Effects of chemical components and size fractions of particulate matters on visibility

Abstract

Airborne particulate matters were an important component of ambient air because of its significant effects on air quality, human health, regional visibility, and global climate change. High particulate matters were an important factor that causes low visibility. In this study, I investigated the relationships between visibility and PM2.5 concentration in the Tainan metropolitan area, southern Taiwan, from 2010 to 2018. The annual average PM2.5 concentration decreased from 37.0±19.4 μg/m3 in 2010 to 22.4±11.8 μg/m3 in 2018, while the annual average visibility increased from 8.53±4.56 km to 15.8±10.3 km in 2018. The 9-year annual average visibility was exponentially increased with the decreased annual average PM2.5 mass concentrations, expressing as Vis=587.2×PM2.5 -1.21 (where the unit in Vis is km and in PM2.5 is μg/m3, r value= -0.860). From 2010 to 2018, the visibility of the four seasons was the best in summer, with an average of 15.1±7.54 km, while the PM2.5 concentration in summer was the lowest, averaging only 15.5±7.88 μg/m3. The worst visibility was in the winter, with an average of only 6.62±6.18 km, while winter PM2.5 was the highest concentration, with an average of 40.5±16.9 μg/m3. Season visibility was also negatively correlated with PM2.5 concentration, expressing as Vis=157.9×PM2.5 -0.860 (r value= -0.866).

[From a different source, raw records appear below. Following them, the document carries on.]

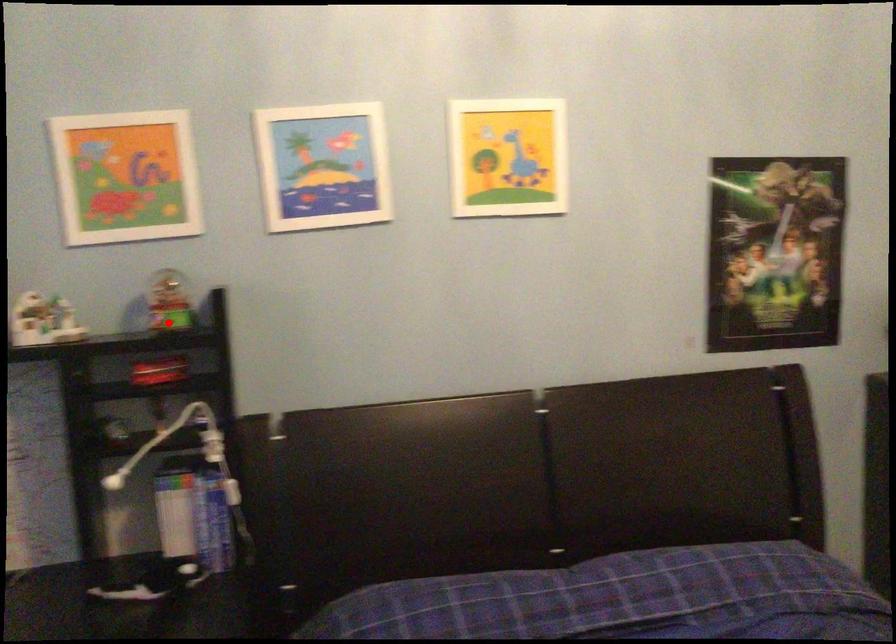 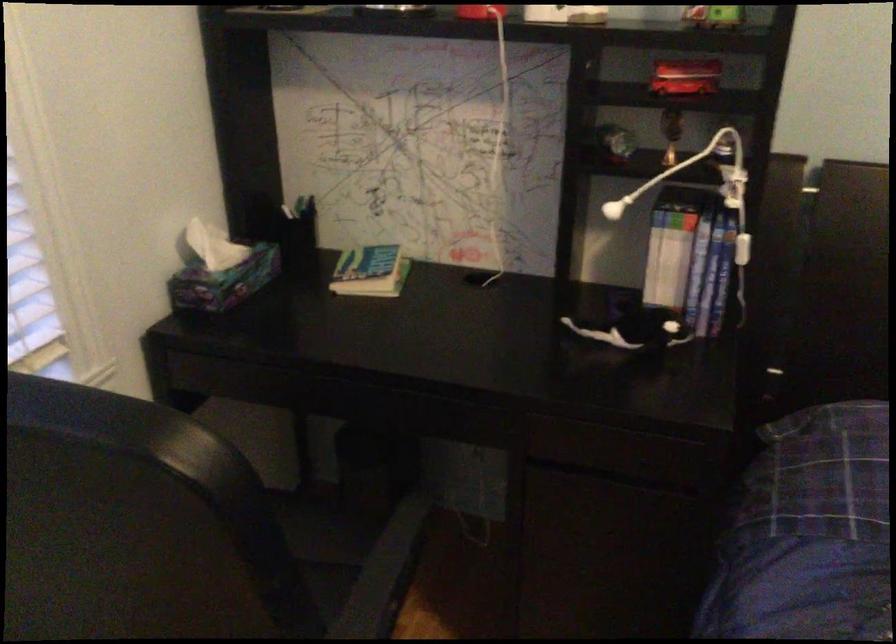 Where in the second image is the point corresponding to the highlighted location from the first image?

(713, 17) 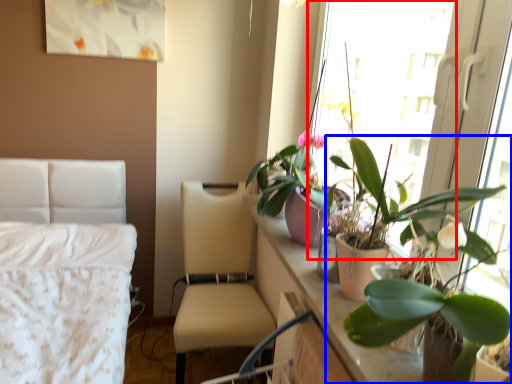 Question: Which of the following is the closest to the observer, window screen (highlighted by a red box) or houseplant (highlighted by a blue box)?

Choices:
 (A) window screen
 (B) houseplant

Answer: (B) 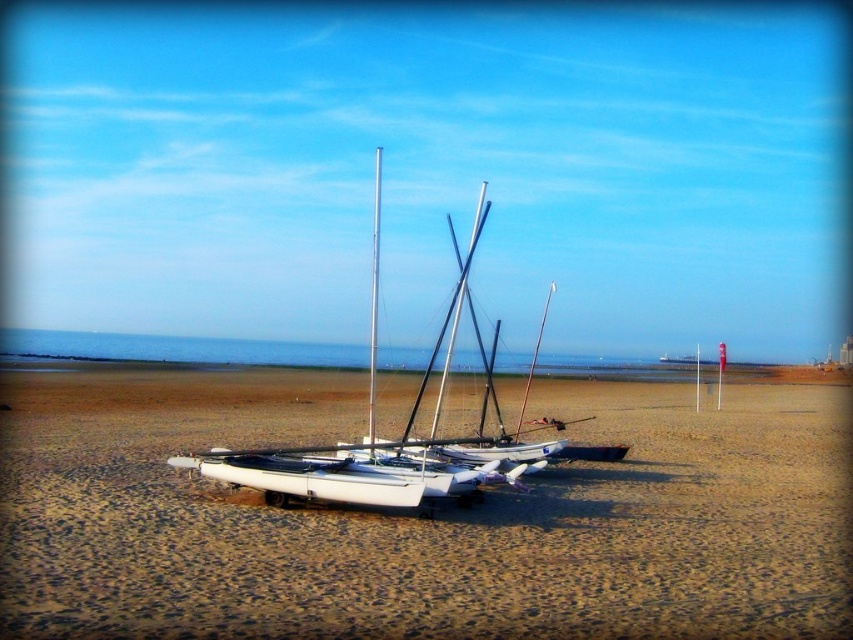 Question: Among these objects, which one is farthest from the camera?

Choices:
 (A) white sand at center
 (B) silver metallic mast at center

Answer: (B)

Question: Is white sand at center above silver metallic mast at center?

Choices:
 (A) no
 (B) yes

Answer: (A)

Question: Which object is closer to the camera taking this photo?

Choices:
 (A) white sand at center
 (B) silver metallic mast at center

Answer: (A)

Question: Among these objects, which one is farthest from the camera?

Choices:
 (A) silver metallic mast at center
 (B) white sand at center

Answer: (A)

Question: Does white sand at center appear under silver metallic mast at center?

Choices:
 (A) no
 (B) yes

Answer: (B)

Question: Does white sand at center appear on the left side of silver metallic mast at center?

Choices:
 (A) yes
 (B) no

Answer: (B) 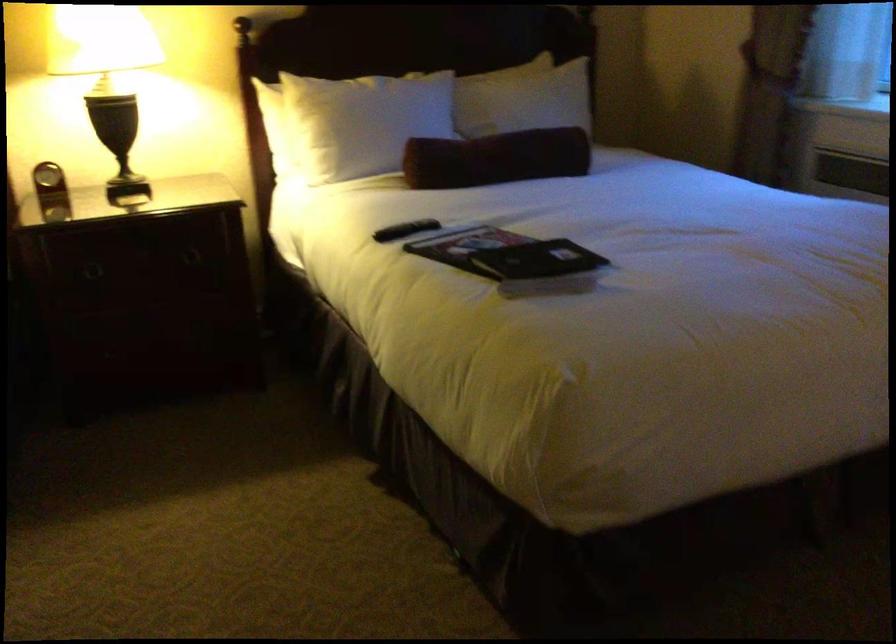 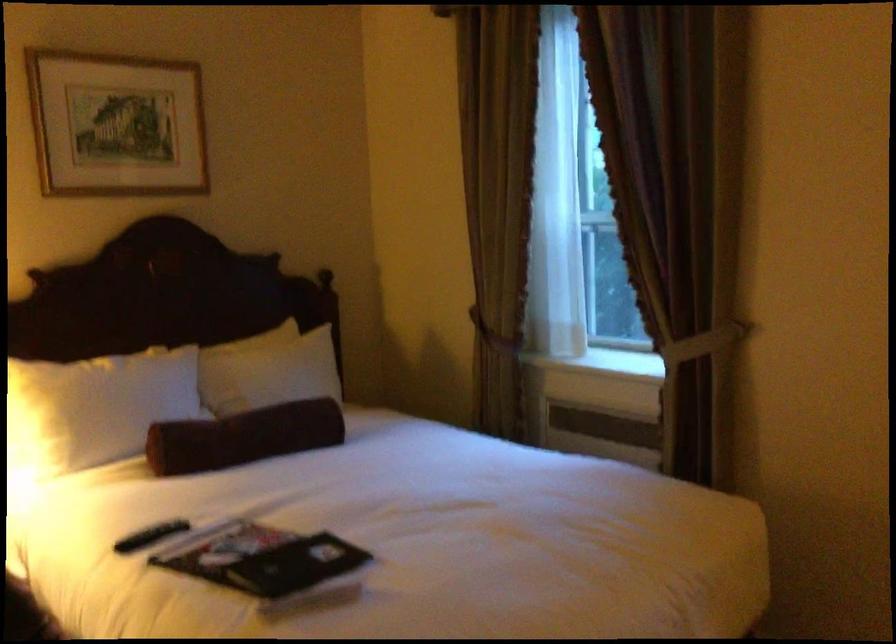 The point at (403, 229) is marked in the first image. Where is the corresponding point in the second image?

(151, 536)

The increasing trend in visibility was significantly related to the decreased concentration in PM2.5. The size distributions and concentrations of chemical composition during the Moon Festival such as nss-SO4 2- (2.9889±0.0300 μg/m3), NH4 + (0.9275±0.1131 μg/m3), and oxalate (0.0674±0.0227 μg/m3), respectively. Chemical compositions that mention above were major chemical composition effect on visibility due to photochemical reaction and similarly peak concentrations of these species occurred at 0.56 μm in the submicron droplet mode.